Another poster claims to have first hand information that the plane was brought down by passengers. But then his post only talks about the passenger preparing to bring down the plane. No one debates this point. The question is did the government shoot the plane down first? If the passangers brought down the plane what caused the explosion and the white smoke? Explosives are not allowed on planes and the terrorists themselves were armed with knives.

If the government did shoot down the planes I would support them. If they lied about it, I guess I would support that too. The responses to this article show that most people would not act rationally if they were told the that the government shot a civilian plane so I understand it if the government covers up information.

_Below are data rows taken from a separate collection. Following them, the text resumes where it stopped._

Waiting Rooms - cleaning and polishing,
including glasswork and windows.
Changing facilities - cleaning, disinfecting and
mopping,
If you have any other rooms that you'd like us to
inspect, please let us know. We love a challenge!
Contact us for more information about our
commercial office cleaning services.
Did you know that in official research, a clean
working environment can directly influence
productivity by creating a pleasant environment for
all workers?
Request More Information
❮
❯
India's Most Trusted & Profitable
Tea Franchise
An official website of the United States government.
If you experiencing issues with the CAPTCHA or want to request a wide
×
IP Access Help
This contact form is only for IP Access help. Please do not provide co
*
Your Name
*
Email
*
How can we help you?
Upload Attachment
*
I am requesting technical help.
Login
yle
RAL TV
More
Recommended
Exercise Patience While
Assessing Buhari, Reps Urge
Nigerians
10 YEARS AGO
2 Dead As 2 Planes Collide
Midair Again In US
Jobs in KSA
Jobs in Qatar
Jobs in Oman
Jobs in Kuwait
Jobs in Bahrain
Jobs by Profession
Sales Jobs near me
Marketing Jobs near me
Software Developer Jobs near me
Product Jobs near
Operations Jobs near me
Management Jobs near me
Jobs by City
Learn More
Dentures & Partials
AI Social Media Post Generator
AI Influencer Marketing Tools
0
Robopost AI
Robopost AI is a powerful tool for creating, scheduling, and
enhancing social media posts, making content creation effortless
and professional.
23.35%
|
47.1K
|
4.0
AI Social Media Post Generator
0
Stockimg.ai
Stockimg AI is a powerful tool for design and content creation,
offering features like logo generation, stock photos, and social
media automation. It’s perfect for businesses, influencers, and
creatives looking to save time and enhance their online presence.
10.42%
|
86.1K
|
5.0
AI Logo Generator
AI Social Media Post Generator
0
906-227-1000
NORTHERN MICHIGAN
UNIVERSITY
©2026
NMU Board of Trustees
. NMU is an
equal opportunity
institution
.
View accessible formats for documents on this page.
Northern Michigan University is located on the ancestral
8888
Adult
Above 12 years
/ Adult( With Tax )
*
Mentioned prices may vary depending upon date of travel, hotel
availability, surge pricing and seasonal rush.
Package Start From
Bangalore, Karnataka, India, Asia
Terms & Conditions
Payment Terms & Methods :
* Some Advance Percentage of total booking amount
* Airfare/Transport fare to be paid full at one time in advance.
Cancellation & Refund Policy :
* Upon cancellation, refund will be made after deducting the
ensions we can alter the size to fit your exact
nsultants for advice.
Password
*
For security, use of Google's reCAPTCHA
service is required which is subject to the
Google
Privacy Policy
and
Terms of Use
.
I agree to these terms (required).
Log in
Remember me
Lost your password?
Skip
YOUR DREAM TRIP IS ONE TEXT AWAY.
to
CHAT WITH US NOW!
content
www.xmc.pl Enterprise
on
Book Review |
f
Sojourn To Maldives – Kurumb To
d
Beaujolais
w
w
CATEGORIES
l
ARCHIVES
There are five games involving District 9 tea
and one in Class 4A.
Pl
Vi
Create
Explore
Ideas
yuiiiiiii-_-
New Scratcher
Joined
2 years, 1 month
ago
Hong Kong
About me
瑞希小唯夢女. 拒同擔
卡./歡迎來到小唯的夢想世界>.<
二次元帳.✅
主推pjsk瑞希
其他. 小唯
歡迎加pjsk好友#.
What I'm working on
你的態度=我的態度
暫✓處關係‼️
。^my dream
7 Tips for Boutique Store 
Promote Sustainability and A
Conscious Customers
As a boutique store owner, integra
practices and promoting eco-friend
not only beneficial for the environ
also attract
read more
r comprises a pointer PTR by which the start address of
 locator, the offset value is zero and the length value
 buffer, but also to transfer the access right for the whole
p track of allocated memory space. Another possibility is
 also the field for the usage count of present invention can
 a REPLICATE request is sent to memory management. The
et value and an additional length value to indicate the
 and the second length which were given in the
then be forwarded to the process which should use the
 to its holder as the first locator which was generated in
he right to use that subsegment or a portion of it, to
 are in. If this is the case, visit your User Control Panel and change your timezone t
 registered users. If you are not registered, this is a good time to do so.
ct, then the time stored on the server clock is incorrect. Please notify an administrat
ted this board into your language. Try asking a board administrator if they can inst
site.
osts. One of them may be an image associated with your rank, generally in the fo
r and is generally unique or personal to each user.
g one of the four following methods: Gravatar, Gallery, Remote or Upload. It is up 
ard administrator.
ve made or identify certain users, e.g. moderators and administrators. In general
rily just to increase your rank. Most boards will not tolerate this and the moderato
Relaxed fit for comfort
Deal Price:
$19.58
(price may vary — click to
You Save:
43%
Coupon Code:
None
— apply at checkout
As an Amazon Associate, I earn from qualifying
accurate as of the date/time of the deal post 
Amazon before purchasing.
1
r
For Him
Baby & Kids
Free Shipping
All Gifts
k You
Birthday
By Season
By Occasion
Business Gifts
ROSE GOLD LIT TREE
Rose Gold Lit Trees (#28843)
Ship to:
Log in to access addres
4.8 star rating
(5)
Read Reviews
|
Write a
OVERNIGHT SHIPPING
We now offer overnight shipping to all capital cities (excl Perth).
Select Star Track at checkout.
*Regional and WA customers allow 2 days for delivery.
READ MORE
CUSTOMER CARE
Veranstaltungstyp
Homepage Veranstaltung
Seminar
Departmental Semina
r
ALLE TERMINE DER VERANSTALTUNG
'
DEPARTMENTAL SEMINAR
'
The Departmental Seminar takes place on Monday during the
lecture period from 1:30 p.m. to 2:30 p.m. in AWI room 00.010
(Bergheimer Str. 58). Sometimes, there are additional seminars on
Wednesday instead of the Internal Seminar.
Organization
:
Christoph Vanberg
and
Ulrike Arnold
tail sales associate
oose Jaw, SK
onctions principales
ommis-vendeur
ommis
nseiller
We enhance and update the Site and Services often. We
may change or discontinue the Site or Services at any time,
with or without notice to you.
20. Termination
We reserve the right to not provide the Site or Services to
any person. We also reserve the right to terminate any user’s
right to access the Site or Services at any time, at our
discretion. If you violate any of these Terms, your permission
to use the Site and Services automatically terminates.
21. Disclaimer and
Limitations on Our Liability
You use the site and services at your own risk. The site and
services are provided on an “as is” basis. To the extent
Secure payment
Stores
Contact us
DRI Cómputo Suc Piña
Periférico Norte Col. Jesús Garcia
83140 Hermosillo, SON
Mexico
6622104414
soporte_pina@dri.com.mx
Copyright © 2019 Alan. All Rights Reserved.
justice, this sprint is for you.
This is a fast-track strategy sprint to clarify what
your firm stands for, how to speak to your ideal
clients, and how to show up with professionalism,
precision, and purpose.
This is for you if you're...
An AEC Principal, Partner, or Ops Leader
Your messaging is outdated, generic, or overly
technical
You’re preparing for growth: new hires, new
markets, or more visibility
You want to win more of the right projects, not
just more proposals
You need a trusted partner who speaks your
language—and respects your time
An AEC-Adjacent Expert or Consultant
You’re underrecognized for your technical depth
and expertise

I have relatives in the armed forces and I know they keep sensitive information secret from strangers and even their wives and family. If an airforce pilot shot down the plane he wouldn't tell anyone unless authorized.




Some comments are insane (none / 0) (#53)
by Anonymous Reader on Mon Oct 29th, 2001 at 09:03:31 PM PST
If the government did shoot down the planes I would support them. If they lied about it, I guess I would support that too.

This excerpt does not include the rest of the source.